И опять вытащил нож. Как же они любят ножи… Оружие в примитивных системах компенсирует
человеческую ограниченность.
— Если вы — те самые крупные игроки,
— повторил я, — я намерен с вами играть.
— Я не играю со своими рабочими, —
дабы подчеркнуть смысл своих слов, Сфинктер приложил к носу белоснежный платок.
— Боюсь, что здесь решать мне, — я
расстегнул куртку и показал игрокам колбасный пояс. — Сдавайте.
Часы на батонах показывали двадцать
два пятьдесят.
Прежде я не играл в карты и не знал
правил. Но я выиграл. Забрал все, что у них было. Я был сильней идеологически.
Чтобы как-то подбодрить разорившихся
олигархов, я поведал им историю. Очень жизненную.
Приказав подать бутылку шампанского,
я начал рассказ:
— В годы Первой
мировой войны наше общество разделилось. Сильные, смелые и порядочные —
воевали. Ушлые, низкие и трусливые — зарабатывали на
войне. Ладно, если бы зарабатывали по чести, но, обуреваемые жадностью, эти пакостники поставляли на фронт тухлые консервы, шитое
гнилыми нитками обмундирование, сапоги с картонными подошвами, непригодные
боеприпасы. Вы скажете, что это был бизнес. Только бизнес, ничего личного.

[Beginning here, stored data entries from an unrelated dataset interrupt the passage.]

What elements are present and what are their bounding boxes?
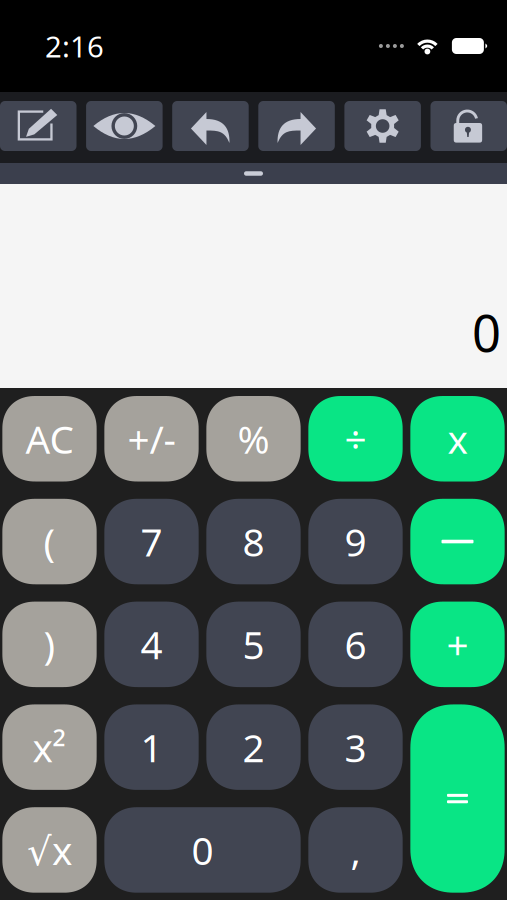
staticText: 4 [140,619,162,670]
button[interactable]: ÷ [308,396,403,482]
button[interactable]: 8 [206,499,301,584]
button[interactable]: Undo [172,101,249,151]
staticText: x [448,413,468,464]
button[interactable]: Settings [344,101,421,151]
button[interactable]: 7 [104,499,199,584]
staticText: 9 [344,516,366,567]
staticText: 7 [140,516,162,567]
staticText: 8 [242,516,264,567]
button[interactable]: ) [2,602,97,687]
button[interactable]: + [410,602,505,687]
staticText: +/- [128,413,176,464]
button[interactable]: Lock [430,101,507,151]
staticText: 0 [472,299,501,366]
button[interactable]: 1 [104,704,199,790]
staticText: AC [26,413,74,464]
button[interactable]: 5 [206,602,301,687]
staticText: x² [32,722,66,773]
button[interactable]: 4 [104,602,199,687]
button[interactable]: +/- [104,396,199,482]
button[interactable]: x [410,396,505,482]
staticText: + [446,619,468,670]
staticText: ( [44,516,56,567]
staticText: , [350,824,360,876]
staticText: 3 [344,722,366,773]
button[interactable]: Preview [86,101,163,151]
button[interactable]: % [206,396,301,482]
button[interactable]: Equals [410,704,505,893]
button[interactable]: 0 [104,807,301,893]
staticText: 5 [242,619,264,670]
button[interactable]: x² [2,704,97,790]
button[interactable]: Minus [410,499,505,584]
staticText: 2:16 [45,26,104,66]
button[interactable]: Compose [0,101,76,151]
staticText: √x [27,824,72,876]
staticText: % [238,413,270,464]
button[interactable]: √x [2,807,97,893]
button[interactable]: AC [2,396,97,482]
button[interactable]: 2 [206,704,301,790]
staticText: 0 [192,824,214,876]
staticText: 6 [344,619,366,670]
button[interactable]: 6 [308,602,403,687]
button[interactable]: 3 [308,704,403,790]
button[interactable]: , [308,807,403,893]
staticText: 1 [140,722,162,773]
staticText: ÷ [344,413,366,464]
button[interactable]: Redo [258,101,335,151]
staticText: 2 [242,722,264,773]
button[interactable]: 9 [308,499,403,584]
button[interactable]: ( [2,499,97,584]
staticText: ) [44,619,56,670]
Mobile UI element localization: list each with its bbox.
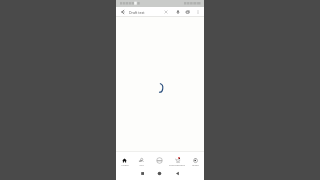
button[interactable]: More options <box>195 8 200 16</box>
button[interactable]: Browse <box>150 152 168 167</box>
button[interactable]: Subscriptions <box>168 152 186 167</box>
button[interactable]: Draft text <box>129 8 162 16</box>
button[interactable]: Recent apps <box>136 168 148 180</box>
button[interactable]: Voice search <box>175 8 180 16</box>
button[interactable]: Clear <box>163 8 168 16</box>
staticText: Draft text <box>129 10 145 15</box>
staticText: You <box>139 163 144 166</box>
staticText: Subscriptions <box>169 163 185 166</box>
button[interactable]: Back <box>172 168 184 180</box>
button[interactable]: Home <box>116 152 133 167</box>
staticText: Home <box>121 163 129 166</box>
button[interactable]: Camera search <box>185 8 190 16</box>
button[interactable]: You <box>133 152 150 167</box>
staticText: Menu <box>192 163 199 166</box>
button[interactable]: Back <box>119 8 126 15</box>
button[interactable]: Menu <box>186 152 204 167</box>
button[interactable]: Home <box>154 168 166 180</box>
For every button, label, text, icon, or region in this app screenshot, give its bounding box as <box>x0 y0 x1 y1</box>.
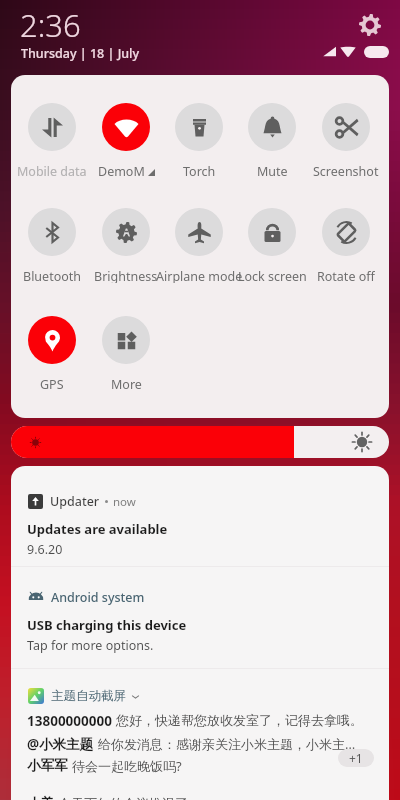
button[interactable]: Airplane mode <box>162 208 236 283</box>
staticText: DemoM <box>98 163 145 178</box>
staticText: 您好，快递帮您放收发室了，记得去拿哦。 <box>116 712 363 728</box>
staticText: 今天下午的会议推迟了 <box>58 795 188 800</box>
staticText: Lock screen <box>238 268 307 283</box>
button[interactable]: Lock screen <box>235 208 309 283</box>
staticText: 小美 <box>27 795 54 800</box>
staticText: Android system <box>51 589 145 606</box>
staticText: Thursday | 18 | July <box>21 45 140 62</box>
button[interactable]: GPS <box>15 316 89 391</box>
button[interactable]: Bluetooth <box>15 208 89 283</box>
staticText: @小米主题 <box>27 735 94 753</box>
staticText: Airplane mode <box>156 268 243 283</box>
button[interactable]: 主题自动截屏 <box>11 669 389 800</box>
staticText: Tap for more options. <box>27 637 154 654</box>
staticText: now <box>113 494 136 510</box>
staticText: 2:36 <box>20 4 81 46</box>
staticText: GPS <box>40 376 64 391</box>
button[interactable]: Torch <box>162 103 236 178</box>
button[interactable]: Settings <box>359 14 381 36</box>
staticText: Mute <box>257 163 288 178</box>
button[interactable]: Android system <box>11 567 389 669</box>
staticText: 主题自动截屏 <box>51 688 126 704</box>
button[interactable]: Rotate off <box>309 208 383 283</box>
staticText: 小军军 <box>27 757 68 774</box>
button[interactable]: +1 <box>338 749 374 767</box>
button[interactable]: DemoM <box>89 103 163 178</box>
staticText: Updates are available <box>27 520 168 538</box>
staticText: 给你发消息：感谢亲关注小米主题，小米主… <box>98 735 356 753</box>
button[interactable]: Brightness <box>11 426 389 458</box>
button[interactable]: Brightness <box>89 208 163 283</box>
staticText: Torch <box>183 163 216 178</box>
staticText: Mobile data <box>17 163 87 178</box>
staticText: Updater <box>50 493 100 510</box>
staticText: USB charging this device <box>27 616 187 634</box>
button[interactable]: More <box>89 316 163 391</box>
button[interactable]: Mobile data <box>15 103 89 178</box>
button[interactable]: Screenshot <box>309 103 383 178</box>
staticText: Bluetooth <box>23 268 82 283</box>
staticText: More <box>111 376 142 391</box>
staticText: Screenshot <box>313 163 379 178</box>
button[interactable]: Updater <box>11 466 389 567</box>
staticText: 9.6.20 <box>27 541 63 558</box>
staticText: 13800000000 <box>27 712 112 730</box>
staticText: +1 <box>349 750 363 766</box>
button[interactable]: Mute <box>235 103 309 178</box>
staticText: Rotate off <box>317 268 375 283</box>
staticText: Brightness <box>94 268 158 283</box>
staticText: 待会一起吃晚饭吗? <box>72 757 182 775</box>
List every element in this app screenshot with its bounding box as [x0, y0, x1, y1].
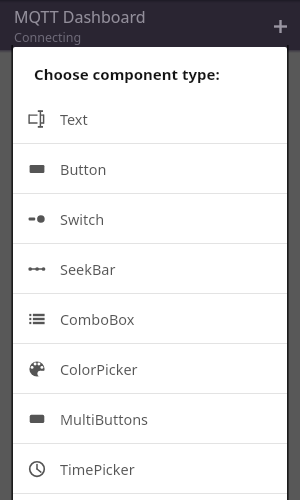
staticText: SeekBar [60, 260, 116, 280]
staticText: ComboBox [60, 310, 135, 330]
button[interactable]: Add [260, 6, 300, 46]
staticText: Text [60, 110, 88, 130]
staticText: Choose component type: [34, 64, 220, 84]
button[interactable]: ColorPicker [13, 344, 287, 393]
button[interactable]: ComboBox [13, 294, 287, 343]
staticText: MultiButtons [60, 410, 148, 430]
staticText: Switch [60, 210, 105, 230]
button[interactable]: Switch [13, 194, 287, 243]
staticText: ColorPicker [60, 360, 138, 380]
button[interactable]: Text [13, 94, 287, 143]
button[interactable]: TimePicker [13, 444, 287, 493]
button[interactable]: SeekBar [13, 244, 287, 293]
staticText: TimePicker [60, 460, 135, 480]
staticText: Connecting [14, 29, 82, 46]
button[interactable]: MultiButtons [13, 394, 287, 443]
staticText: Button [60, 160, 107, 180]
button[interactable]: Button [13, 144, 287, 193]
staticText: MQTT Dashboard [14, 6, 146, 28]
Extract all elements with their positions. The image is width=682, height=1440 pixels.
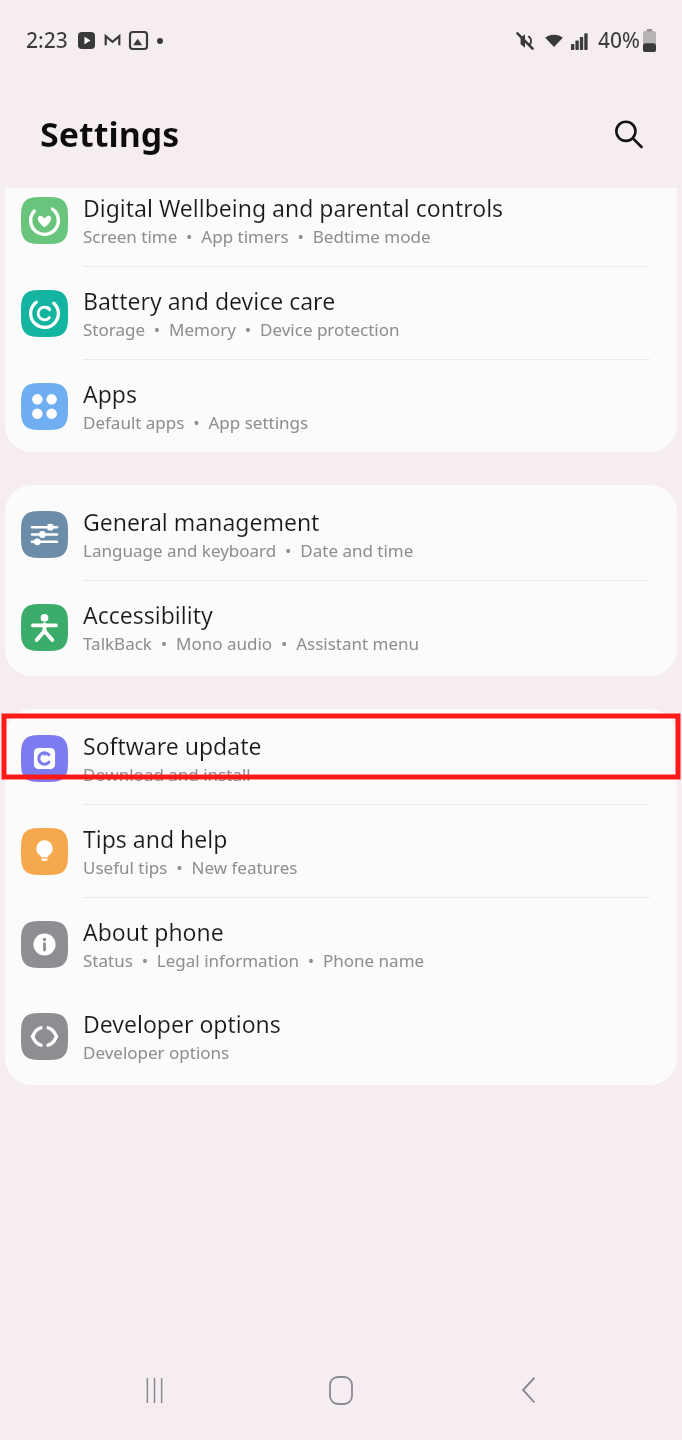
staticText: TalkBack • Mono audio • Assistant menu <box>83 632 420 655</box>
button[interactable]: Software update <box>5 712 677 804</box>
button[interactable]: Developer options <box>5 990 677 1082</box>
staticText: 2:23 <box>26 26 68 55</box>
staticText: Settings <box>40 111 180 157</box>
button[interactable]: Accessibility <box>5 581 677 673</box>
staticText: Developer options <box>83 1008 281 1039</box>
staticText: Digital Wellbeing and parental controls <box>83 192 504 223</box>
button[interactable]: Search <box>602 108 654 160</box>
staticText: Developer options <box>83 1041 230 1064</box>
button[interactable]: General management <box>5 488 677 580</box>
button[interactable]: Recent apps <box>121 1357 187 1423</box>
staticText: Storage • Memory • Device protection <box>83 318 400 341</box>
staticText: Status • Legal information • Phone name <box>83 949 425 972</box>
staticText: General management <box>83 506 320 537</box>
staticText: 40% <box>598 26 640 55</box>
button[interactable]: Battery and device care <box>5 267 677 359</box>
staticText: Software update <box>83 730 262 761</box>
staticText: About phone <box>83 916 224 947</box>
staticText: Useful tips • New features <box>83 856 298 879</box>
button[interactable]: Apps <box>5 360 677 452</box>
button[interactable]: About phone <box>5 898 677 990</box>
staticText: Tips and help <box>83 823 228 854</box>
staticText: Screen time • App timers • Bedtime mode <box>83 225 431 248</box>
button[interactable]: Digital Wellbeing and parental controls <box>5 188 677 266</box>
button[interactable]: Tips and help <box>5 805 677 897</box>
staticText: Apps <box>83 378 138 409</box>
button[interactable]: Home <box>308 1357 374 1423</box>
button[interactable]: Back <box>495 1357 561 1423</box>
staticText: Battery and device care <box>83 285 336 316</box>
staticText: Language and keyboard • Date and time <box>83 539 414 562</box>
staticText: Accessibility <box>83 599 213 630</box>
staticText: Default apps • App settings <box>83 411 309 434</box>
staticText: Download and install <box>83 763 251 786</box>
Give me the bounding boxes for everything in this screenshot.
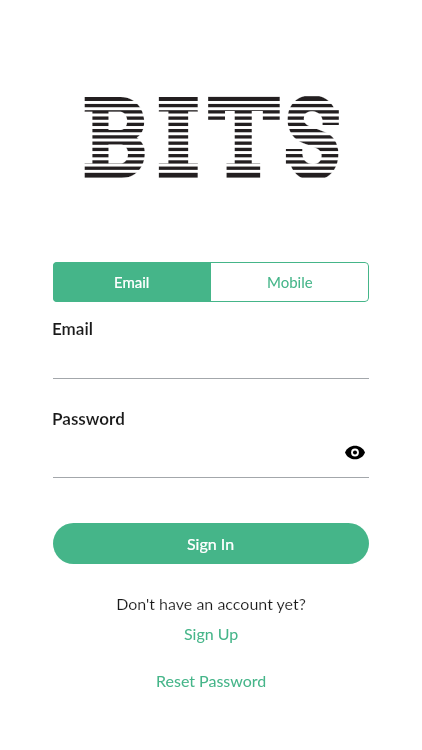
staticText: Password — [52, 408, 125, 428]
staticText: S — [284, 72, 341, 205]
staticText: Sign In — [187, 534, 235, 553]
button[interactable]: Reset Password — [144, 667, 279, 694]
staticText: Reset Password — [156, 671, 267, 690]
button[interactable]: Sign Up — [172, 620, 251, 647]
staticText: Email — [114, 273, 150, 291]
staticText: Mobile — [267, 273, 313, 291]
button[interactable]: Sign In — [53, 523, 369, 564]
staticText: T — [207, 72, 282, 205]
staticText: B — [79, 72, 148, 205]
staticText: Sign Up — [184, 624, 239, 643]
button[interactable]: Show password — [341, 439, 368, 466]
staticText: Email — [52, 318, 93, 338]
button[interactable]: Email — [53, 262, 211, 302]
button[interactable]: Mobile — [211, 262, 369, 302]
staticText: Don't have an account yet? — [0, 594, 422, 613]
staticText: I — [152, 72, 201, 205]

Может быть. Вот только человек в окопе понял вдруг, что его враг находится не
там, куда его ведут командиры, а за спиной — в тылу. И от этого открытия
случилась революция…
Я сделал паузу. Оба моих слушателя
тяжело дышали, не сводя глаз с тикающей колбасы.
Все же я умею фокусировать вниманием
на главном, подумал я и продолжил:
— «Жадность — не порок» — любят
повторять дураки. Это ложь. Жадность — главный порок.
Жадность порождает предательство. Она оправдывает и защищает несправедливость.
Вы скупили фабрики, заводы, земли, у вас есть деньги, есть особняки, но
посмотрите на себя (Сфинктер с Ослоевым
переглянулись) — вы не стали от этого счастливее, но вы сделали несчастными
многих других.
Я замолчал. Молчали и мои слушатели,
тупо уставившись на пузырящиеся бокалы. Ожидая возможных вопросов, я стянул с
ближайшего столика скатерть и завернул в нее выигрыш. Сфинктер из ступора так и
не вышел. Ослоев оказался живей — размахивая ножом,
он попытался воспрепятствовать обналичиванию фишек, и
мне пришлось напомнить ему о существовании пояса.
Часы на батонах показывали двадцать
три ноль одну.
За каких-то десять минут в этой
стране можно стать олигархом. Удивительная страна.
А могла бы быть лучшей в мире.
Глава шестнадцатая. Окончательное
определение
К городскому Дворцу пионеров, месту,
где властители справляли свои незамысловатые праздники, я шел знаменитыми на
весь мир улицами и проспектами. Когда-то здесь бродили толпы туристов,
напуганные размахом замысла и непредсказуемостью погоды, паслась молодежь,
преисполненная немотивированным восторгом от жизни. Снег был белым и чистым… и дома были чистыми, и небо — высоким.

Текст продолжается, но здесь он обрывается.